→ **Problem details**: Spot each line in the data below containing "Login" and copy it.
──────── Dataset entries ────────
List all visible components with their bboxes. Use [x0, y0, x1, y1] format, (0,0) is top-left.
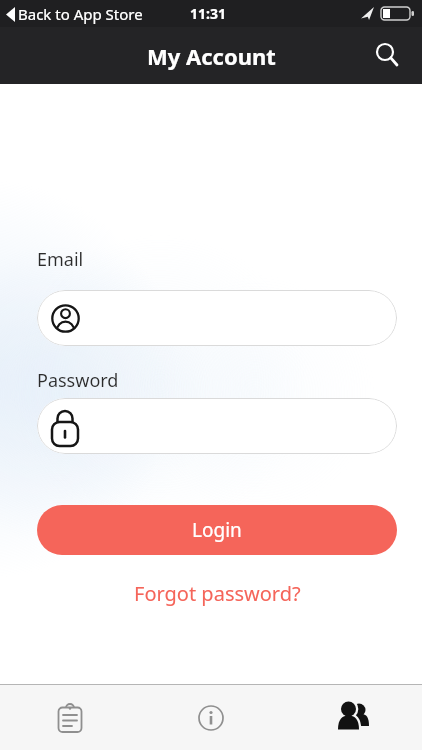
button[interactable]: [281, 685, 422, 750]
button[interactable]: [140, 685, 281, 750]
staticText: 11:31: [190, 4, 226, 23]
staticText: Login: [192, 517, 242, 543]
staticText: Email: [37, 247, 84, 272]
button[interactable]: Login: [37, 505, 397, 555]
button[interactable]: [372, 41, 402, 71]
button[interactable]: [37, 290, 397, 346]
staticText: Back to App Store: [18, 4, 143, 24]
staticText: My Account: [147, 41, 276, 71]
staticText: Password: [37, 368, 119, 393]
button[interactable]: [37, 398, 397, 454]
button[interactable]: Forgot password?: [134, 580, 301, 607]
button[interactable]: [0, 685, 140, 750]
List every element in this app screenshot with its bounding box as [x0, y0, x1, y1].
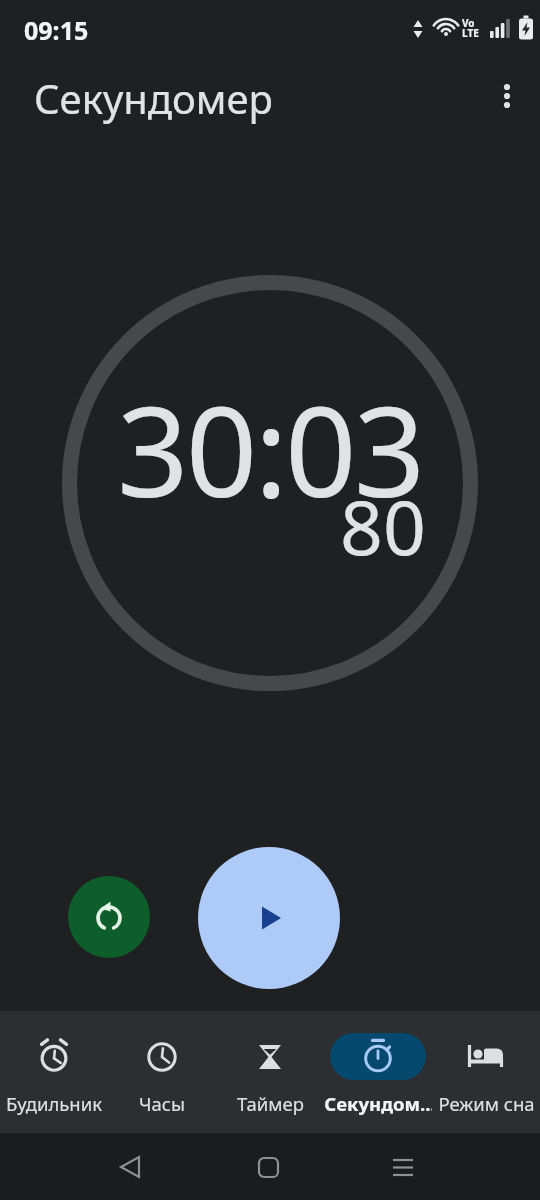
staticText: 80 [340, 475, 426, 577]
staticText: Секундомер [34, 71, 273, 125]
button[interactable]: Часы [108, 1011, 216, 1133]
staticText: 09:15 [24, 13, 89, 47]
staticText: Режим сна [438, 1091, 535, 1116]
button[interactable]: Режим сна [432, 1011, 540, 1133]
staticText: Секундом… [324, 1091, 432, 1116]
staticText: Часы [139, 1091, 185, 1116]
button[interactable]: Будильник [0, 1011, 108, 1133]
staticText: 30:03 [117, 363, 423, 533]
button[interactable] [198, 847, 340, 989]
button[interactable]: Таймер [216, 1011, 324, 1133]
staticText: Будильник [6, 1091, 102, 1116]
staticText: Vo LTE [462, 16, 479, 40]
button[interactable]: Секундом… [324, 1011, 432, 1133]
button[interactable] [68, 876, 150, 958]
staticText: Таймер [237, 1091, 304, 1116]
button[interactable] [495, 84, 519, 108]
────────
→ **Task solution**:
staticText: Login: [192, 517, 242, 543]
button[interactable]: Login: [37, 505, 397, 555]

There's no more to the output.